** Opening DATA block **

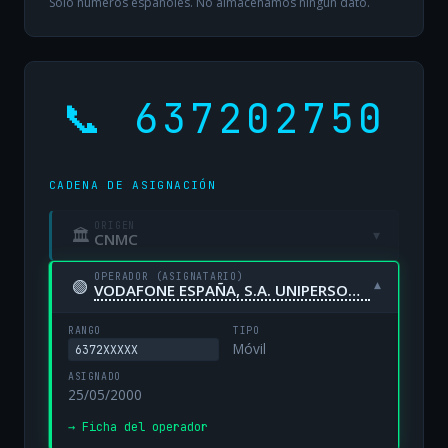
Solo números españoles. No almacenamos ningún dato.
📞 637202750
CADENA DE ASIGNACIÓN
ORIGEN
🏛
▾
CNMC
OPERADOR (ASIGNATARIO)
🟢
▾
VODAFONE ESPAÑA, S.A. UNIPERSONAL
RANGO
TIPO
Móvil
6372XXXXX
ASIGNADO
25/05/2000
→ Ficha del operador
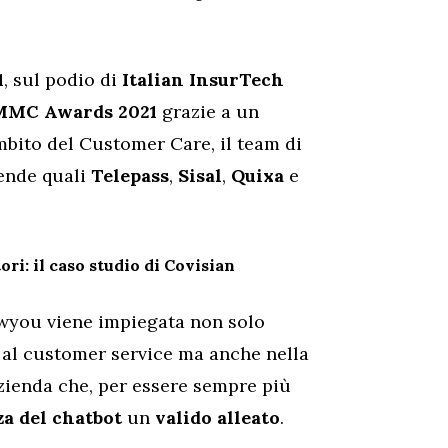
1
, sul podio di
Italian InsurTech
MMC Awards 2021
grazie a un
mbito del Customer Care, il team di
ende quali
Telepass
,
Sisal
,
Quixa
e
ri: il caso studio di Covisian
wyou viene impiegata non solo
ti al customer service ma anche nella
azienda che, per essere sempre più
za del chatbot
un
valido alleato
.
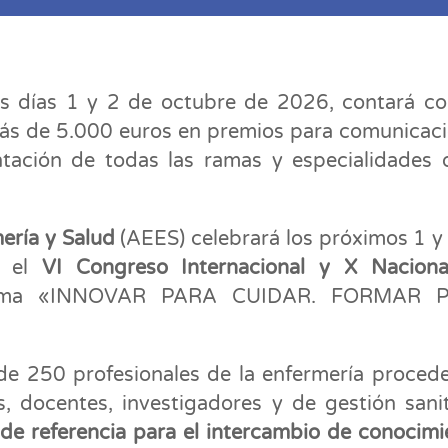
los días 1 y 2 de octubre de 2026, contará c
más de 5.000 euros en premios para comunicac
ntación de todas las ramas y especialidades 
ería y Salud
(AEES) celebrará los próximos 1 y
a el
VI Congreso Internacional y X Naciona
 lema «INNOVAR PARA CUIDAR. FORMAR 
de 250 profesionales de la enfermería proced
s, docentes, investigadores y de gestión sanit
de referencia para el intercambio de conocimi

** Closing DATA block **
** Opening DATA block **

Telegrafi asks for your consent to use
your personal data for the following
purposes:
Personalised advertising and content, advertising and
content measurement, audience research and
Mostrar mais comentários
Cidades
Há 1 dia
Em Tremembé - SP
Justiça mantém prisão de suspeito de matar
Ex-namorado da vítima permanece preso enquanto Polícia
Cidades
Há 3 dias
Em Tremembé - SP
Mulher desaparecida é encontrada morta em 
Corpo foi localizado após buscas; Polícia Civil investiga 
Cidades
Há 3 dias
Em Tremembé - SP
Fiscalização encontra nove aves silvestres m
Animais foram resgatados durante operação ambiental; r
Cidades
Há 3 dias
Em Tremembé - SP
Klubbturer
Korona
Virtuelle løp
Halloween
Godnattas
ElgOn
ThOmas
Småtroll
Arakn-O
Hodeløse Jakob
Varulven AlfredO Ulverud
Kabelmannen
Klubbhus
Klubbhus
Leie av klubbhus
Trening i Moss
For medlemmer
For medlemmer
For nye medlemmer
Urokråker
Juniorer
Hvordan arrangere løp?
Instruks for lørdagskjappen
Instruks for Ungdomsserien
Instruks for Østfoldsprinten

** Closing DATA block **

WORK ORDER: Scan the lines above for "Instruks", then copy every one that has it.

SOLUTION:
Instruks for lørdagskjappen
Instruks for Ungdomsserien
Instruks for Østfoldsprinten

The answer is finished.